> _PROMPT_:
Could the data below be printed out exactly, with the pictures left out?

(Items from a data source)
=====
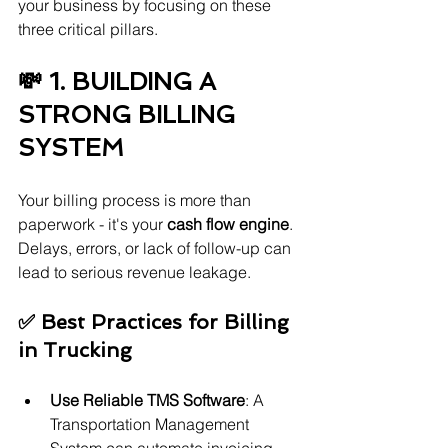
your business by focusing on these 
three critical pillars.
💸 1. BUILDING A 
STRONG BILLING 
SYSTEM
Your billing process is more than 
paperwork - it's your 
cash flow engine
. 
Delays, errors, or lack of follow-up can 
lead to serious revenue leakage.
✅ Best Practices for Billing 
in Trucking
Use Reliable TMS Software
: A 
Transportation Management 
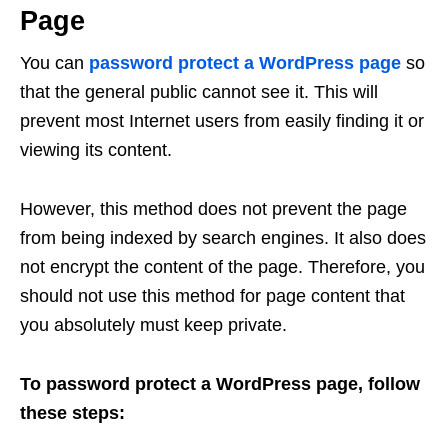
Page
You can
password protect a WordPress page
so
that the general public cannot see it. This will
prevent most Internet users from easily finding it or
viewing its content.
However, this method does not prevent the page
from being indexed by search engines. It also does
not encrypt the content of the page. Therefore, you
should not use this method for page content that
you absolutely must keep private.
To password protect a WordPress page, follow
these steps:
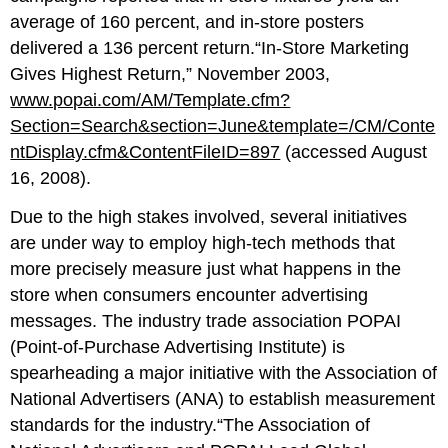
average of 160 percent, and in-store posters
delivered a 136 percent return.“In-Store Marketing
Gives Highest Return,” November 2003,
www.popai.com/AM/Template.cfm?
Section=Search&section=June&template=/CM/Conte
ntDisplay.cfm&ContentFileID=897
(accessed August
16, 2008).
Due to the high stakes involved, several initiatives
are under way to employ high-tech methods that
more precisely measure just what happens in the
store when consumers encounter advertising
messages. The industry trade association POPAI
(Point-of-Purchase Advertising Institute) is
spearheading a major initiative with the Association of
National Advertisers (ANA) to establish measurement
standards for the industry.“The Association of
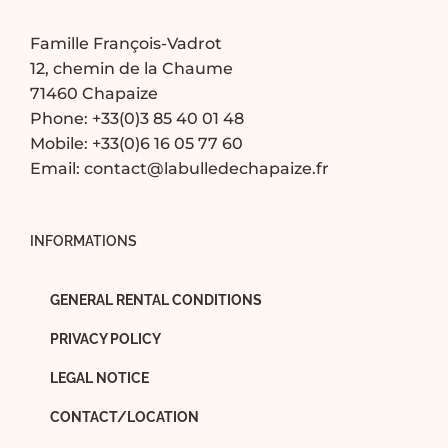
Famille François-Vadrot
12, chemin de la Chaume
71460 Chapaize
Phone:
+33(0)3 85 40 01 48
Mobile:
+33(0)6 16 05 77 60
Email:
contact@labulledechapaize.fr
INFORMATIONS
GENERAL RENTAL CONDITIONS
PRIVACY POLICY
LEGAL NOTICE
CONTACT/LOCATION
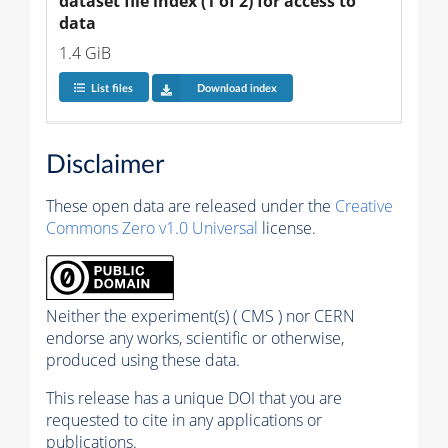
dataset file index (1 of 2) for access to 
data
1.4 GiB
List files
Download index
Disclaimer
These open data are released under the
Creative
Commons Zero v1.0 Universal
license.
Neither the experiment(s) ( CMS ) nor CERN
endorse any works, scientific or otherwise,
produced using these data.
This release has a unique DOI that you are
requested to cite in any applications or
publications.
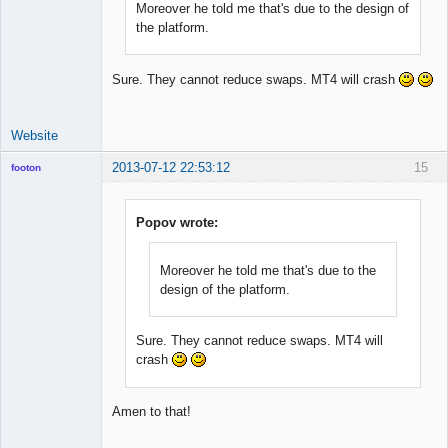
Moreover he told me that's due to the design of
the platform.
Sure. They cannot reduce swaps. MT4 will crash
Website
2013-07-12 22:53:12
15
footon
Popov wrote:
◄≡≡≡►
Offline
Moreover he told me that's due to the
design of the platform.
Sure. They cannot reduce swaps. MT4 will
crash
Amen to that!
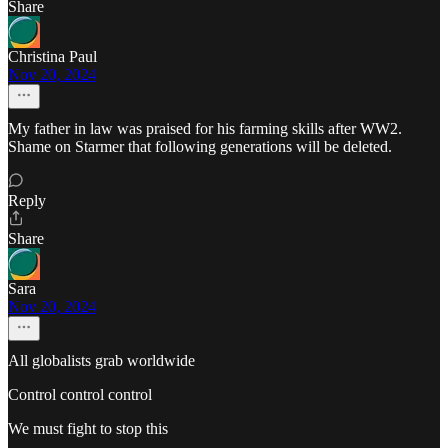
Share
Christina Paul
Nov 20, 2024
My father in law was praised for his farming skills after WW2.
Shame on Starmer that following generations will be deleted.
Reply
Share
Sara
Nov 20, 2024
All globalists grab worldwide
Control control control
We must fight to stop this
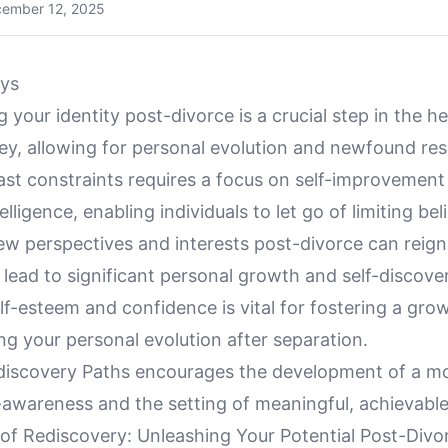
ember 12, 2025
ys
 your identity post-divorce is a crucial step in the h
y, allowing for personal evolution and newfound resi
ast constraints requires a focus on self-improvement
lligence, enabling individuals to let go of limiting beli
w perspectives and interests post-divorce can reign
lead to significant personal growth and self-discove
lf-esteem and confidence is vital for fostering a gr
g your personal evolution after separation.
discovery Paths encourages the development of a m
-awareness and the setting of meaningful, achievable
of Rediscovery: Unleashing Your Potential Post-Divo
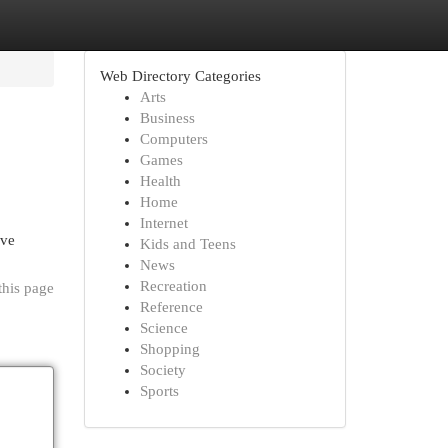
Web Directory Categories
Arts
Business
Computers
Games
Health
Home
Internet
ive
Kids and Teens
News
Recreation
this page
Reference
Science
Shopping
Society
Sports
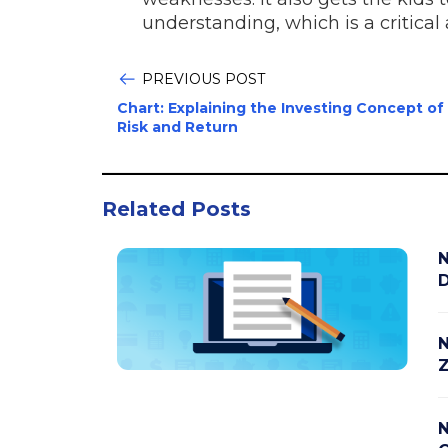
understanding, which is a critical 
PREVIOUS POST
Chart: Explaining the Investing Concept of
Risk and Return
Related Posts
N
D
N
Z
N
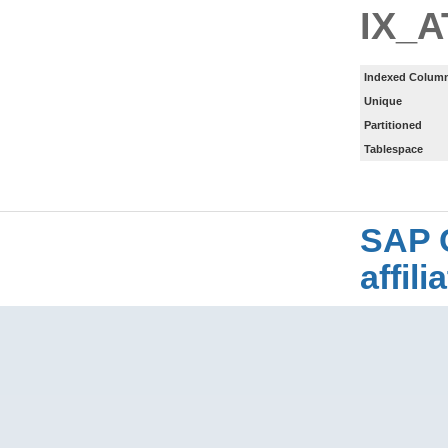
IX_
Indexed Column
Unique
Partitioned
Tablespace
SAP 
affil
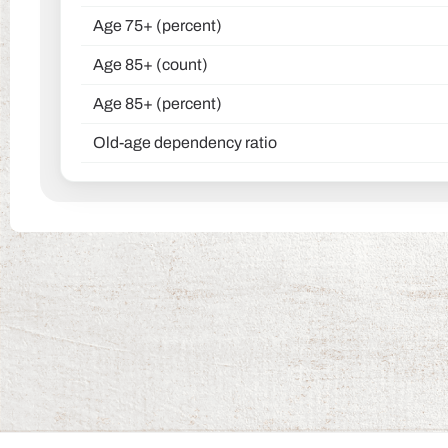
Age 75+ (percent)
Age 85+ (count)
Age 85+ (percent)
Old-age dependency ratio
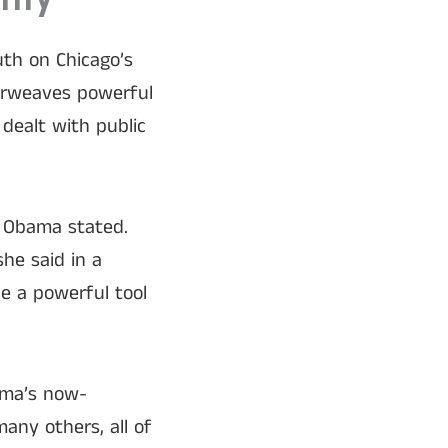
tity
uth on Chicago’s
erweaves powerful
dealt with public
n, Obama stated.
she said in a
be a powerful tool
ama’s now-
ny others, all of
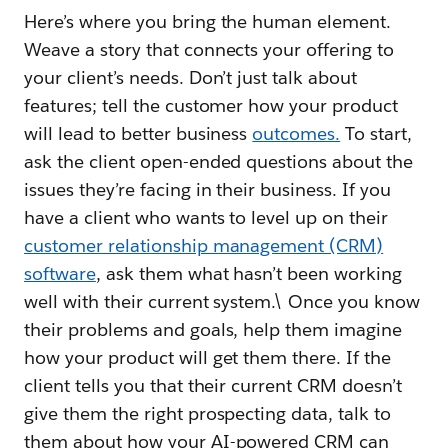
Here’s where you bring the human element.
Weave a story that connects your offering to
your client’s needs. Don’t just talk about
features; tell the customer how your product
will lead to better business
outcomes.
To start,
ask the client open-ended questions about the
issues they’re facing in their business. If you
have a client who wants to level up on their
customer relationship management (CRM)
software
, ask them what hasn’t been working
well with their current system.\ Once you know
their problems and goals, help them imagine
how your product will get them there. If the
client tells you that their current CRM doesn’t
give them the right prospecting data, talk to
them about how your AI-powered CRM can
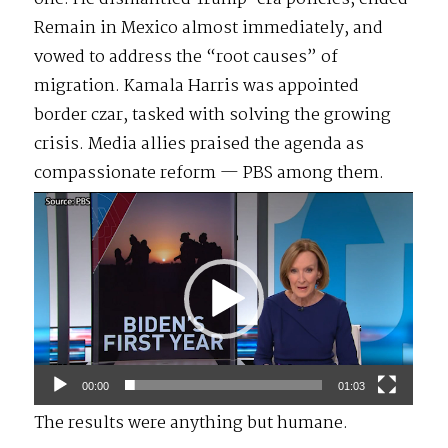
Remain in Mexico almost immediately, and
vowed to address the “root causes” of
migration. Kamala Harris was appointed
border czar, tasked with solving the growing
crisis. Media allies praised the agenda as
compassionate reform — PBS among them.
Video
Player
00:00
01:03
The results were anything but humane.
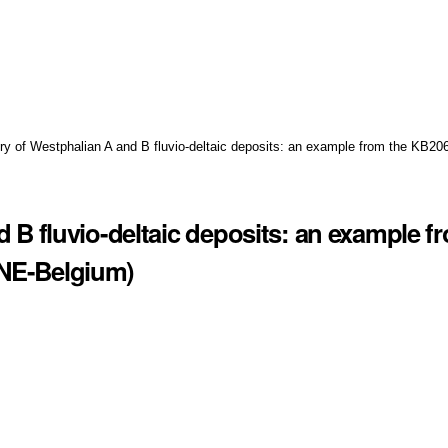
ory of Westphalian A and B fluvio-deltaic deposits: an example from the KB20
d B fluvio-deltaic deposits: an example f
 NE-Belgium)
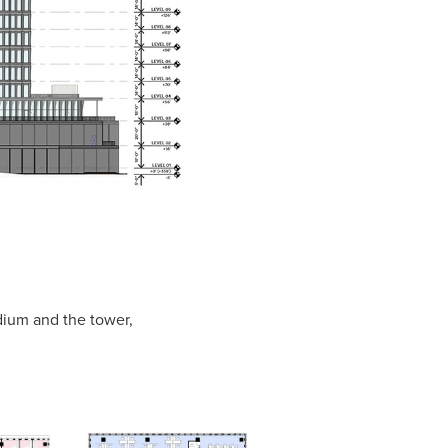
odium and the tower,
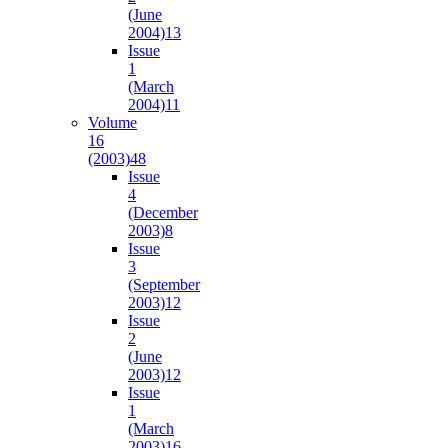
(June
2004)
13
Issue
1
(March
2004)
11
Volume
16
(2003)
48
Issue
4
(December
2003)
8
Issue
3
(September
2003)
12
Issue
2
(June
2003)
12
Issue
1
(March
2003)
16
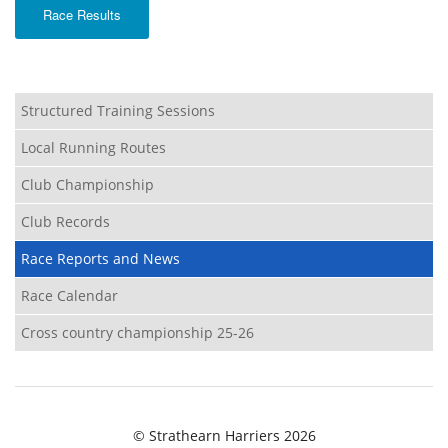
Race Results
Structured Training Sessions
Local Running Routes
Club Championship
Club Records
Race Reports and News
Race Calendar
Cross country championship 25-26
© Strathearn Harriers 2026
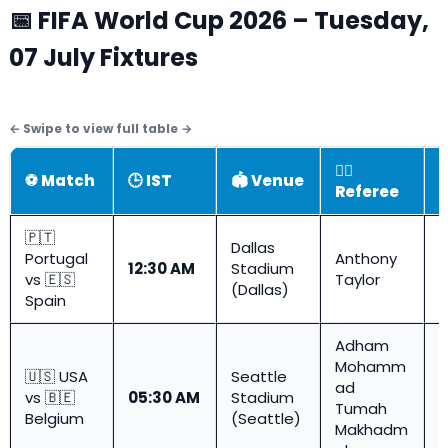
📅 FIFA World Cup 2026 – Tuesday,
07 July Fixtures
👨‍⚖️
⚽ Match
🕒 IST
🏟️ Venue

Referee
🇵🇹
Dallas
Portugal
Anthony
R
12:30 AM
Stadium
vs 🇪🇸
Taylor
1
(Dallas)
Spain
Adham
Mohamm
🇺🇸 USA
Seattle
ad
R
vs 🇧🇪
05:30 AM
Stadium
Tumah
1
Belgium
(Seattle)
Makhadm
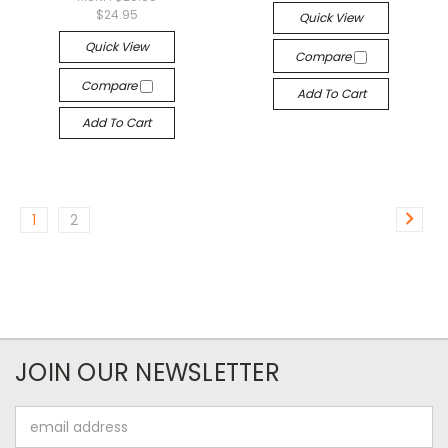
$24.95
Quick View
Quick View
Compare
Compare
Add To Cart
Add To Cart
1
2
JOIN OUR NEWSLETTER
Email
Address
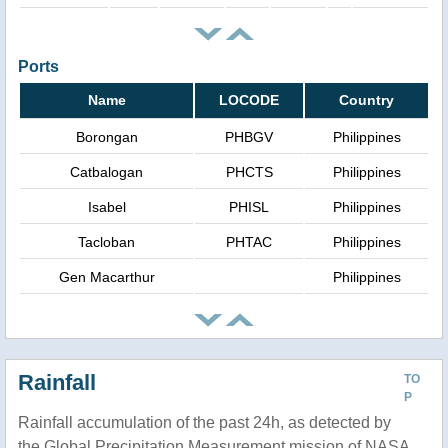
Ports
Name
LOCODE
Country
Borongan
PHBGV
Philippines
Catbalogan
PHCTS
Philippines
Isabel
PHISL
Philippines
Tacloban
PHTAC
Philippines
Gen Macarthur
Philippines
Rainfall
TO
P
Rainfall accumulation of the past 24h, as detected by
the Global Precipitation Measurement mission of NASA.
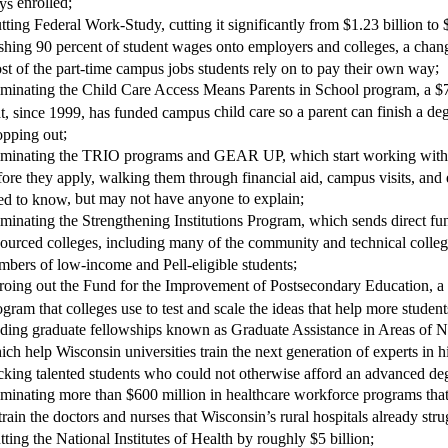
enrolled
;
ays
t
ting
Federal Work-Study, cutting it significantly from $1.23 billion to
shing 90 percent of student wages onto employers and colleges, a chan
;
st of the part-time campus jobs students rely on to pay their own way
iminat
ing
the Child Care Access Means Parents in School program, a $
child care
so a parent can finish a de
at, since 1999, has funded campus
;
opping out
iminat
ing
the TRIO programs and GEAR UP, which start working with 
fore they apply, walking them through financial aid, campus visits, and
,
but may not have anyone to explain
;
ed to know
iminat
ing
the Strengthening Institutions Program, which sends direct fu
sourced colleges, including many of the community and technical college
;
mbers of low-income and Pell-eligible students
ro
ing
out the Fund for the Improvement of Postsecondary Education, a
ogram that colleges use to test and scale the ideas that help more studen
d
ing
graduate fellowships known as Graduate Assistance in Areas of N
ich help Wisconsin universities train the next generation of experts in h
cking talented students who could not otherwise afford an advanced de
iminat
ing
more than $600 million in healthcare workforce programs that 
train the doctors and nurses
that
Wisconsin’s rural hospitals already strug
t
ting
the National Institutes of Health by
roughly $5 billion
;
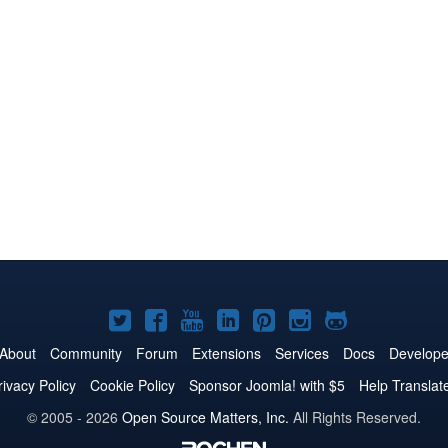
Joomla!
Joomla!
Joomla!
Joomla!
Joomla!
Joomla!
Joomla!
on
on
on
on
on
on
on
About
Community
Forum
Extensions
Services
Docs
Develope
Twitter
Facebook
YouTube
LinkedIn
Pinterest
Instagram
GitHub
rivacy Policy
Cookie Policy
Sponsor Joomla! with $5
Help Translat
© 2005 - 2026
Open Source Matters, Inc.
All Rights Reserved.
=====
> _RESULT OF THIS EXERCISE_:
your business by focusing on these 
three critical pillars.
💸 1. BUILDING A 
STRONG BILLING 
SYSTEM
Your billing process is more than 
paperwork - it's your 
cash flow engine
. 
Delays, errors, or lack of follow-up can 
lead to serious revenue leakage.
✅ Best Practices for Billing 
in Trucking
Use Reliable TMS Software
: A 
Transportation Management 
Page
You can
password protect a WordPress page
so
that the general public cannot see it. This will
prevent most Internet users from easily finding it or
viewing its content.
However, this method does not prevent the page
from being indexed by search engines. It also does
not encrypt the content of the page. Therefore, you
should not use this method for page content that
you absolutely must keep private.
To password protect a WordPress page, follow
these steps:
average of 160 percent, and in-store posters
delivered a 136 percent return.“In-Store Marketing
Gives Highest Return,” November 2003,
www.popai.com/AM/Template.cfm?
Section=Search&section=June&template=/CM/Conte
ntDisplay.cfm&ContentFileID=897
(accessed August
16, 2008).
Due to the high stakes involved, several initiatives
are under way to employ high-tech methods that
more precisely measure just what happens in the
store when consumers encounter advertising
messages. The industry trade association POPAI
(Point-of-Purchase Advertising Institute) is
spearheading a major initiative with the Association of
National Advertisers (ANA) to establish measurement
standards for the industry.“The Association of
Famille François-Vadrot
12, chemin de la Chaume
71460 Chapaize
Phone:
+33(0)3 85 40 01 48
Mobile:
+33(0)6 16 05 77 60
Email:
contact@labulledechapaize.fr
INFORMATIONS
GENERAL RENTAL CONDITIONS
PRIVACY POLICY
LEGAL NOTICE
CONTACT/LOCATION
dataset file index (1 of 2) for access to 
data
1.4 GiB
List files
Download index
Disclaimer
These open data are released under the
Creative
Commons Zero v1.0 Universal
license.
Neither the experiment(s) ( CMS ) nor CERN
endorse any works, scientific or otherwise,
produced using these data.
This release has a unique DOI that you are
requested to cite in any applications or
publications.
Moreover he told me that's due to the design of
the platform.
Sure. They cannot reduce swaps. MT4 will crash
Website
2013-07-12 22:53:12
15
footon
Popov wrote:
◄≡≡≡►
Offline
Moreover he told me that's due to the
design of the platform.
Sure. They cannot reduce swaps. MT4 will
crash
Amen to that!
Share
Christina Paul
Nov 20, 2024
My father in law was praised for his farming skills after WW2.
Shame on Starmer that following generations will be deleted.
Reply
Share
Sara
Nov 20, 2024
All globalists grab worldwide
Control control control
We must fight to stop this
ember 12, 2025
ys
 your identity post-divorce is a crucial step in the h
y, allowing for personal evolution and newfound resi
ast constraints requires a focus on self-improvement
lligence, enabling individuals to let go of limiting beli
w perspectives and interests post-divorce can reign
lead to significant personal growth and self-discove
lf-esteem and confidence is vital for fostering a gr
g your personal evolution after separation.
discovery Paths encourages the development of a m
-awareness and the setting of meaningful, achievable
of Rediscovery: Unleashing Your Potential Post-Divo
Web Directory Categories
Arts
Business
Computers
Games
Health
Home
Internet
ive
Kids and Teens
News
Recreation
this page
Reference
Science
Shopping
Society
Sports
understanding, which is a critical 
PREVIOUS POST
Chart: Explaining the Investing Concept of
Risk and Return
Related Posts
N
D
N
Z
N
IX_
Indexed Column
Unique
Partitioned
Tablespace
SAP 
affil
Age 75+ (percent)
Age 85+ (count)
Age 85+ (percent)
Old-age dependency ratio
tity
uth on Chicago’s
erweaves powerful
dealt with public
n, Obama stated.
she said in a
be a powerful tool
ama’s now-
ny others, all of
Here’s where you bring the human element.
Weave a story that connects your offering to
your client’s needs. Don’t just talk about
features; tell the customer how your product
will lead to better business
outcomes.
To start,
ask the client open-ended questions about the
issues they’re facing in their business. If you
have a client who wants to level up on their
customer relationship management (CRM)
software
, ask them what hasn’t been working
well with their current system.\ Once you know
their problems and goals, help them imagine
how your product will get them there. If the
client tells you that their current CRM doesn’t
give them the right prospecting data, talk to
them about how your AI-powered CRM can
Remain in Mexico almost immediately, and
vowed to address the “root causes” of
migration. Kamala Harris was appointed
border czar, tasked with solving the growing
crisis. Media allies praised the agenda as
compassionate reform — PBS among them.
Video
Player
00:00
01:03
The results were anything but humane.
ory of Westphalian A and B fluvio-deltaic deposits: an example from the KB20
d B fluvio-deltaic deposits: an example f
 NE-Belgium)
odium and the tower,
(June
2004)
13
Issue
1
(March
2004)
11
Volume
16
(2003)
48
Issue
4
(December
2003)
8
Issue
3
(September
2003)
12
Issue
2
(June
2003)
12
Issue
1
(March
2003)
16
Race Results
Structured Training Sessions
Local Running Routes
Club Championship
Club Records
Race Reports and News
Race Calendar
Cross country championship 25-26
© Strathearn Harriers 2026
📅 FIFA World Cup 2026 – Tuesday,
07 July Fixtures
👨‍⚖️
⚽ Match
🕒 IST
🏟️ Venue

Referee
🇵🇹
Dallas
Portugal
Anthony
R
12:30 AM
Stadium
vs 🇪🇸
Taylor
1
(Dallas)
Spain
Adham
Mohamm
🇺🇸 USA
Seattle
ad
R
vs 🇧🇪
05:30 AM
Stadium
Tumah
1
Belgium
(Seattle)
Makhadm
$24.95
Quick View
Quick View
Compare
Compare
Add To Cart
Add To Cart
1
2
JOIN OUR NEWSLETTER
Email
Address
Ports
Name
LOCODE
Country
Borongan
PHBGV
Philippines
Catbalogan
PHCTS
Philippines
Isabel
PHISL
Philippines
Tacloban
PHTAC
Philippines
Gen Macarthur
Philippines
Rainfall
TO
P
Rainfall accumulation of the past 24h, as detected by
the Global Precipitation Measurement mission of NASA.
enrolled
;
ays
t
ting
Federal Work-Study, cutting it significantly from $1.23 billion to
shing 90 percent of student wages onto employers and colleges, a chan
;
st of the part-time campus jobs students rely on to pay their own way
iminat
ing
the Child Care Access Means Parents in School program, a $
child care
so a parent can finish a de
at, since 1999, has funded campus
;
opping out
iminat
ing
the TRIO programs and GEAR UP, which start working with 
fore they apply, walking them through financial aid, campus visits, and
,
but may not have anyone to explain
;
ed to know
iminat
ing
the Strengthening Institutions Program, which sends direct fu
sourced colleges, including many of the community and technical college
;
mbers of low-income and Pell-eligible students
ro
ing
out the Fund for the Improvement of Postsecondary Education, a
ogram that colleges use to test and scale the ideas that help more studen
d
ing
graduate fellowships known as Graduate Assistance in Areas of N
ich help Wisconsin universities train the next generation of experts in h
cking talented students who could not otherwise afford an advanced de
iminat
ing
more than $600 million in healthcare workforce programs that 
train the doctors and nurses
that
Wisconsin’s rural hospitals already strug
t
ting
the National Institutes of Health by
roughly $5 billion
;
Joomla!
Joomla!
Joomla!
Joomla!
Joomla!
Joomla!
Joomla!
on
on
on
on
on
on
on
About
Community
Forum
Extensions
Services
Docs
Develope
Twitter
Facebook
YouTube
LinkedIn
Pinterest
Instagram
GitHub
rivacy Policy
Cookie Policy
Sponsor Joomla! with $5
Help Translat
© 2005 - 2026
Open Source Matters, Inc.
All Rights Reserved.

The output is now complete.